Life on an atoll is a mixture of scarcity and abundance. On land, not much can grow save thickets of coconut palms, scrubby bushes and weeds. But in the water, atolls, with their abundant coral reefs, stony inshore lagoons, and steep drop offs, can manage to support a very diverse variety of sea life. With careful stewardship, this balance can support a population, so long as its size is in balance with what the atoll can bear.
Our guide Fernando, who also happens to be the local leader of the Mormon church, has had the opportunity to visit cities all over the U.S., including Salt Lake City, Las Vegas, Chicago, New York and Miami. His travels have also taken him to Peru. Something that he said struck him in Peru was the high density of people and the large measure of poverty he saw. There, he said, poverty can lead to hunger. In Manihi, he said, even if you are poor, you can live off the land and sea with very little money at all.
A person can catch lobster in the shallows of the lagoon at night, fish just outside the pass, eat clams, and pick coconuts for vitamins and hydration, and eat greens from a certain salad weed that grows on the motus (individual islands that comprise an atoll). More than others on the atoll, you may suffer from a lack of electricity or abundance of fresh water, but these challenges affect even the well-heeled to some extent.
There is no power generation station on Manihi, or on many of the other Tuamotus atolls. For power, the locals use means generated by natural forces. Xavier, the retired French navy man who lives on Manihi and runs the region’s Sailmail (SSB radio email) station, has 3 sources of power for his home and radio station:
- Solar panels with a tracking device, allowing the panels to follow the sun as it moves across the sky
- Wind generation, from a sailboat-style wind generator mounted on a high pole in his yard
- Hydroelectric power, generated with a water wheel situated in the channel between his motu and his next-door neighbor’s. The current averages about 6 kts at max tidal flow.
The power from these three sources is stored in a rack of deep-cycle gel batteries inside his Sailmail building.
Xavier is pretty well-outfitted for power no matter the circumstances, but your general Manihian appears to depend more completely on basic solar panels, mounted in the yard or on the roof, which do a swift business on the atoll. Fernando’s son is the island’s solar technician, and yesterday afternoon we saw Fernando’s boat loaded to the gunwales with panels being serviced.
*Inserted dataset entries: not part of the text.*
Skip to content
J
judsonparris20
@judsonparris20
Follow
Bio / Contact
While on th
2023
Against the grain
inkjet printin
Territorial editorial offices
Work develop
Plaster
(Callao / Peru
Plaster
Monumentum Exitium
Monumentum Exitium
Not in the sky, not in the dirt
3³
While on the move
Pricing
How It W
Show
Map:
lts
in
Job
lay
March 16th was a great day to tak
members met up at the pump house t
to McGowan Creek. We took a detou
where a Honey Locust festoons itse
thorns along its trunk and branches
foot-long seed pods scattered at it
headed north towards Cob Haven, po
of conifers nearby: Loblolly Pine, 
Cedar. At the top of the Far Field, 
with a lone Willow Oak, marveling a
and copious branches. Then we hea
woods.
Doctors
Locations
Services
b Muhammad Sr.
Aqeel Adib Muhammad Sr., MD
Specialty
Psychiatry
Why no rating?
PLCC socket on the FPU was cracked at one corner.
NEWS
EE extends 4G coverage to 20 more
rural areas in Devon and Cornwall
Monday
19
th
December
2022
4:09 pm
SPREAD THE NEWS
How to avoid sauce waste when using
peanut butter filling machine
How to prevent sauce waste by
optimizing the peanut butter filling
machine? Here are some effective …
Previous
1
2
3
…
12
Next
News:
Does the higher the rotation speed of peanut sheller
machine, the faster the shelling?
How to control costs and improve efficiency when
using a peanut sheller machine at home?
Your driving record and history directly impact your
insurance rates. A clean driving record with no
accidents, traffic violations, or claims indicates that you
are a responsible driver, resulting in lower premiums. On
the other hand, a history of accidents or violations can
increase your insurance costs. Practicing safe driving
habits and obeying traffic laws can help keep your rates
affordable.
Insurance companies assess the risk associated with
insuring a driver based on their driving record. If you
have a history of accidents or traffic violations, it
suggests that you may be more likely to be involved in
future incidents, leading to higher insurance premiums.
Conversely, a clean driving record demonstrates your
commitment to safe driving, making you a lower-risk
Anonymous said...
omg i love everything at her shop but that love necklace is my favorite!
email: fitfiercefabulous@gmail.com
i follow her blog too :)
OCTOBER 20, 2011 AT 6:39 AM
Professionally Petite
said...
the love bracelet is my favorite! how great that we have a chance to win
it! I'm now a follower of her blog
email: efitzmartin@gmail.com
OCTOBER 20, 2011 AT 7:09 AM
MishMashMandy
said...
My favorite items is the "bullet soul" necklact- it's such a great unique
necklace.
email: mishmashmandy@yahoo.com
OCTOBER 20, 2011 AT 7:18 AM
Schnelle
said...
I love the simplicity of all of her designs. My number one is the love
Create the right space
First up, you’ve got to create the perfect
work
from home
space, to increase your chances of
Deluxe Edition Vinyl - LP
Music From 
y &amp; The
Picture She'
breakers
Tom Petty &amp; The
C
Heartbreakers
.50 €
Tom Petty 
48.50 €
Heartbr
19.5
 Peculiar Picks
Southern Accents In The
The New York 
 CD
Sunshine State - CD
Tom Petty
Depending on the weather, many Tuamotans may be subject to more or less power availability in their homes. The key power drains appear to be refrigeration for fresh foodstuffs and light. No one that we could see, including the $600/night hotel with villas on stilts above the lagoon, had air conditioning. We found that the wifi hot spot broadcast by the hotel would die nightly, and then come back to life around 9:30-10 every morning. We finally concluded it must be run on solar-powered batteries, but who knows? Gas is $10 a gallon here, and we don’t expect that diesel is any better. Generators weren’t something we saw.
Another consideration for life on an atoll is fresh water. There are no natural sources on the island, so residents build houses with corrugated metal (or heavy-duty roofing cloth) roofs, with gutters run so that all the runoff is stored inside cisterns in the yard. Conservation is a part of daily life. An extended drought such as the once we saw in the Caribbean would lead to washing in the lagoon and possibly even depending on coconuts for water, as John on Kijro mentioned doing while he was stationed in the South Pacific with the Peace Corps.